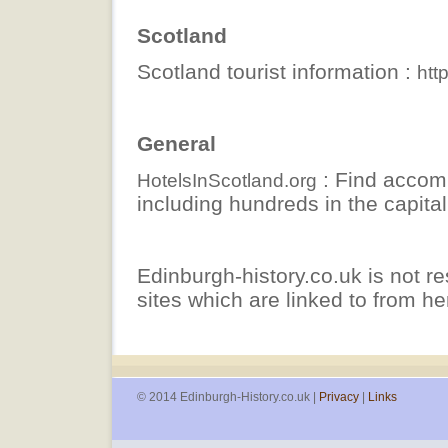
Scotland
Scotland tourist information :
htt
General
: Find accom
HotelsInScotland.org
including hundreds in the capital
Edinburgh-history.co.uk is not re
sites which are linked to from he
© 2014 Edinburgh-History.co.uk |
Privacy
|
Links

WORK REQUIRED: Without any pictures, return the entries exactly as given.

ANSWER BOX:
Scotland
Scotland tourist information :
htt
General
: Find accom
HotelsInScotland.org
including hundreds in the capital
Edinburgh-history.co.uk is not re
sites which are linked to from he
© 2014 Edinburgh-History.co.uk |
Privacy
|
Links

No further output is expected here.